[Data items]
******************************
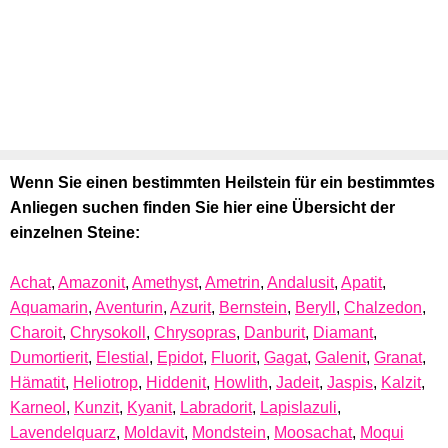
Wenn Sie einen bestimmten Heilstein für ein bestimmtes
Anliegen suchen finden Sie hier eine Übersicht der
einzelnen Steine:
Achat
,
Amazonit
,
Amethyst
,
Ametrin
,
Andalusit
,
Apatit
,
Aquamarin
,
Aventurin
,
Azurit
,
Bernstein
,
Beryll
,
Chalzedon
,
Charoit
,
Chrysokoll
,
Chrysopras
,
Danburit
,
Diamant
,
Dumortierit
,
Elestial
,
Epidot
,
Fluorit
,
Gagat
,
Galenit
,
Granat
,
Hämatit
,
Heliotrop
,
Hiddenit
,
Howlith
,
Jadeit
,
Jaspis
,
Kalzit
,
Karneol
,
Kunzit
,
Kyanit
,
Labradorit
,
Lapislazuli
,
Lavendelquarz
,
Moldavit
,
Mondstein
,
Moosachat
,
Moqui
******************************
**YOUR TASK:**
What should come out is the exact run of lines from the one holding "Lapislazuli" through the end of the records above, and nothing besides.

**RESPONSE BOX:**
Lapislazuli
,
Lavendelquarz
,
Moldavit
,
Mondstein
,
Moosachat
,
Moqui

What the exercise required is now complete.